Hypothesis: the most reduced function that generates all n primes, with n --> oo, has complexity approaching the most efficient process of factorization to ascertain those primes.
A prime counting function, also known as a prime number theorem or prime number formula, is a mathematical function that counts the number of prime numbers below a given value.
It is difficult to prove the nonexistence of a prime counting function because it requires showing that there is no possible formula or algorithm that can accurately count the number of prime numbers below a given value. This is a challenging task as there are infinite prime numbers and it is not known if there is a pattern or formula that can accurately predict their distribution.
One of the main pieces of evidence that suggests a prime counting function may not exist is the prime number theorem, which states that the number of prime numbers below a given value approaches infinity as the value increases. This suggests that there may not be a finite formula or algorithm that can accurately count the infinite number of prime numbers.
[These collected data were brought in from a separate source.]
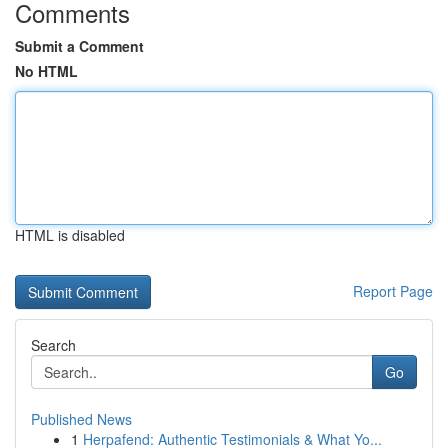
Comments
Submit a Comment
No HTML
HTML is disabled
Report Page
Search
Go
Published News
1
Herpafend: Authentic Testimonials & What Yo...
It is not currently known if the nonexistence of a prime counting function can be proven. Many mathematicians believe that it may not be possible to prove the nonexistence of a prime counting function, as it would require showing that there is no possible formula or algorithm that could accurately count all prime numbers.
If the nonexistence of a prime counting function could be proven, it would have significant implications for number theory and mathematics as a whole. It would mean that there is no finite formula or algorithm that can accurately predict the distribution of prime numbers, which would greatly impact our understanding of mathematics and the natural world.